Task objective => On every line of the listing, check for "target"; copy the lines that have it.

------------------------------

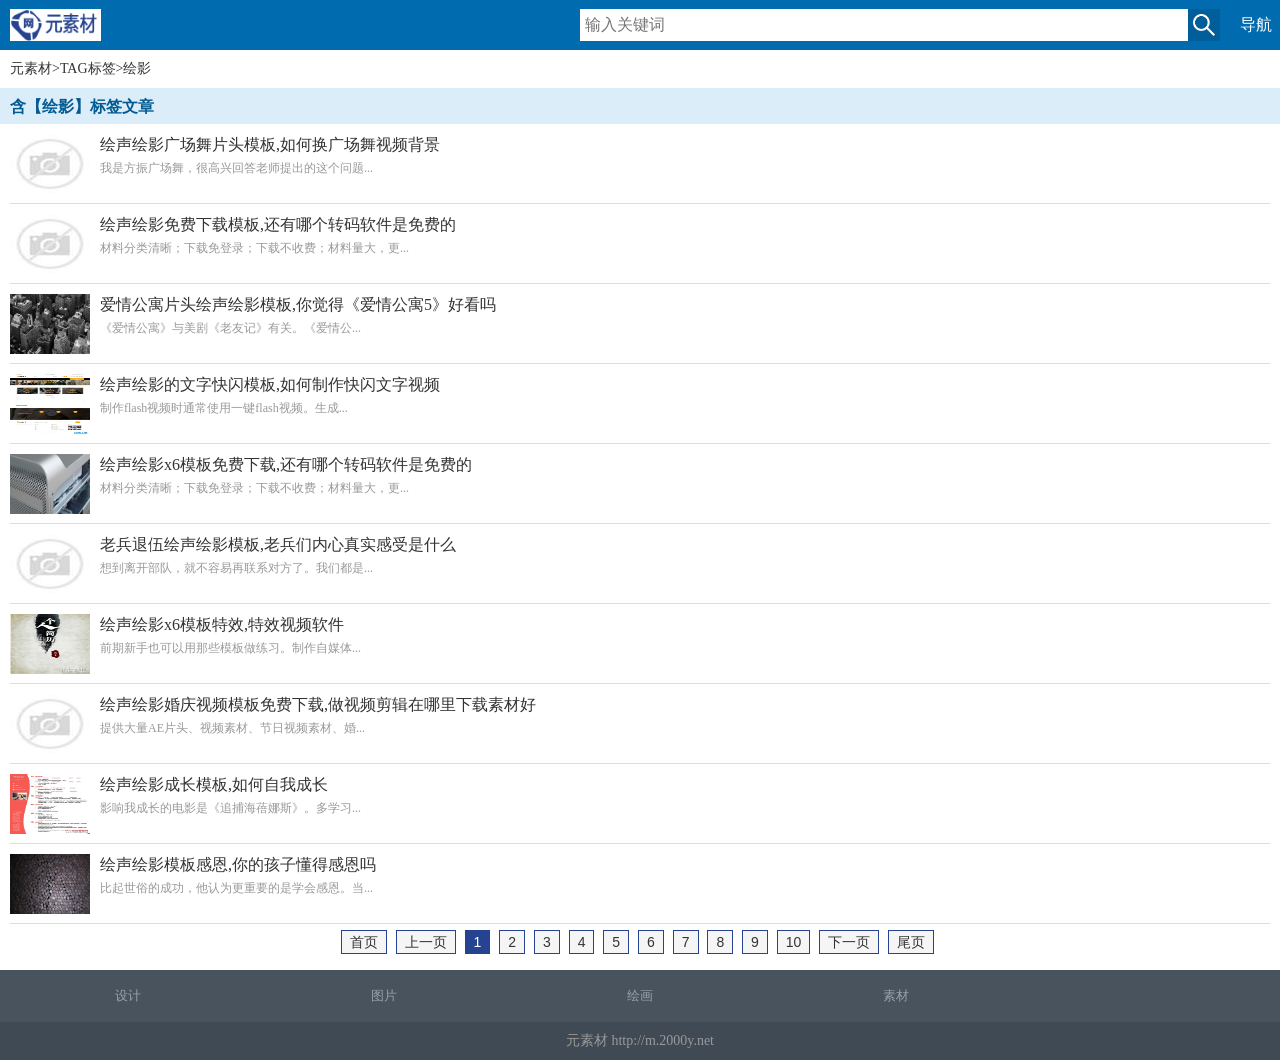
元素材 (31, 68)
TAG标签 (88, 68)
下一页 (849, 942)
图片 (384, 995)
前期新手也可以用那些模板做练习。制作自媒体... (640, 635)
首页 (364, 942)
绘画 (640, 995)
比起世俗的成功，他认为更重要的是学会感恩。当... (640, 875)
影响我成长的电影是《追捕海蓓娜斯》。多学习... (640, 795)
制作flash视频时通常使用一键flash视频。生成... (640, 395)
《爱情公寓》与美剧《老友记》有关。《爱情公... (640, 315)
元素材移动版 (65, 33)
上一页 (426, 942)
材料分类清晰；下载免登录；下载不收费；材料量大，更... (640, 235)
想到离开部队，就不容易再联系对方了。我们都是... (640, 555)
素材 (896, 995)
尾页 (911, 942)
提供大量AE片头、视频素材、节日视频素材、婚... (640, 715)
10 (794, 942)
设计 (128, 995)
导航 (1256, 24)
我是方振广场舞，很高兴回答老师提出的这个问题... (640, 155)
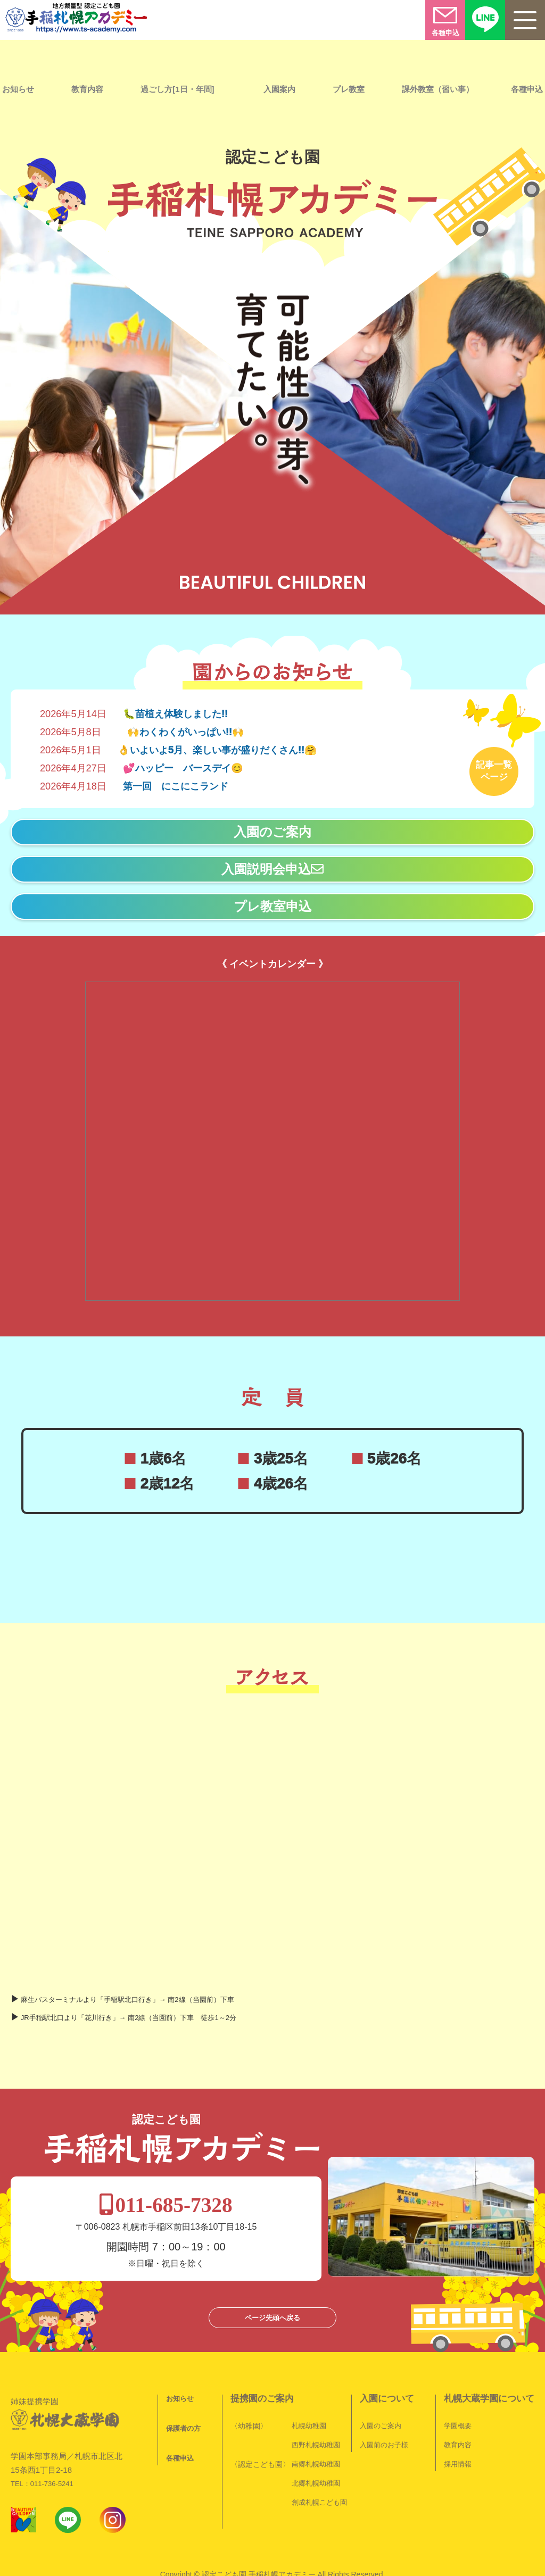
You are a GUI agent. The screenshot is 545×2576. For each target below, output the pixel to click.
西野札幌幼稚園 (316, 2400)
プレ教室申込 (272, 901)
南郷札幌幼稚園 (316, 2419)
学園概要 (458, 2380)
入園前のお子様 (384, 2400)
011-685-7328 (274, 2160)
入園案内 (279, 89)
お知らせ (180, 2353)
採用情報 (458, 2419)
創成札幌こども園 (319, 2457)
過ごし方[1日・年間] (177, 89)
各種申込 (180, 2413)
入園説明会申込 (273, 864)
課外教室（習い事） (438, 89)
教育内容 (87, 89)
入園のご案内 (272, 827)
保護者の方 (183, 2383)
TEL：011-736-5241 (42, 2425)
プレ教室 (349, 89)
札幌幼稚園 (309, 2380)
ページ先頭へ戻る (272, 2272)
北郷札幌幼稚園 (316, 2438)
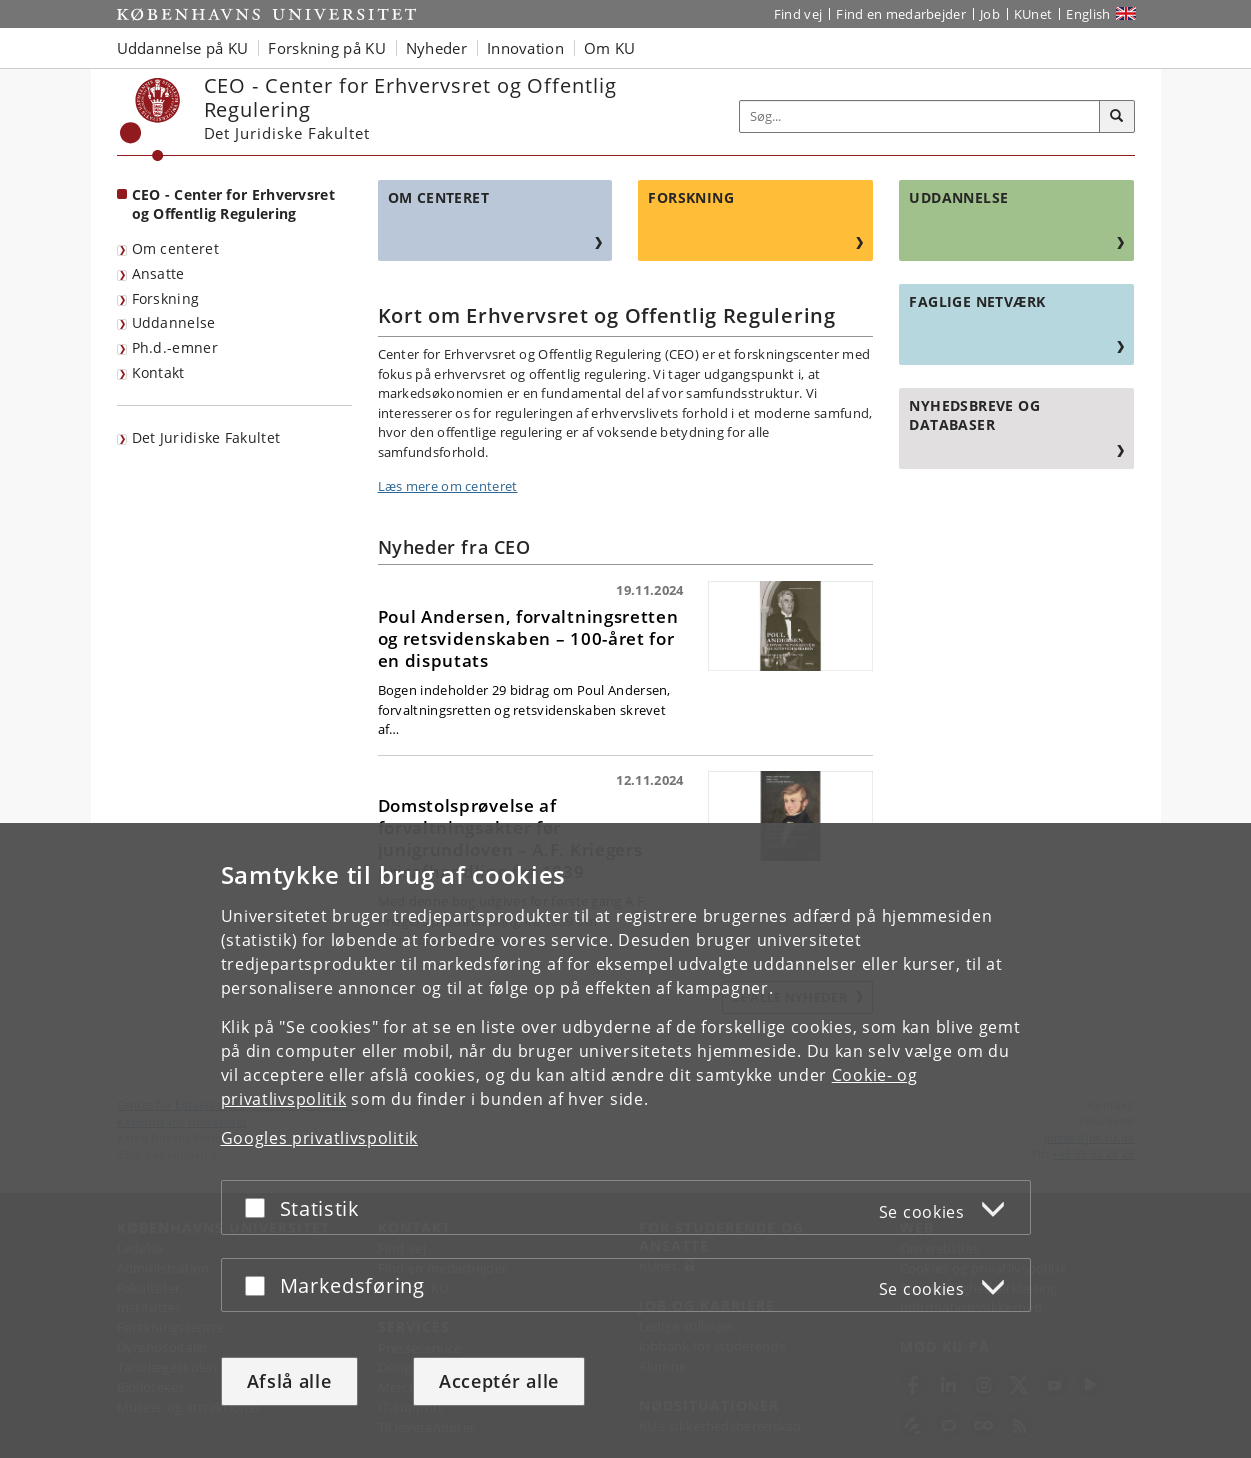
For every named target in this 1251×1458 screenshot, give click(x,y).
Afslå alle (289, 1381)
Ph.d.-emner (175, 347)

------------------------------

Response area =>
You are a GUI agent. The screenshot is 545×2576. For each target below, output the pixel to click.
For every named target in this 1251×1458 screenshot, give click(x,y).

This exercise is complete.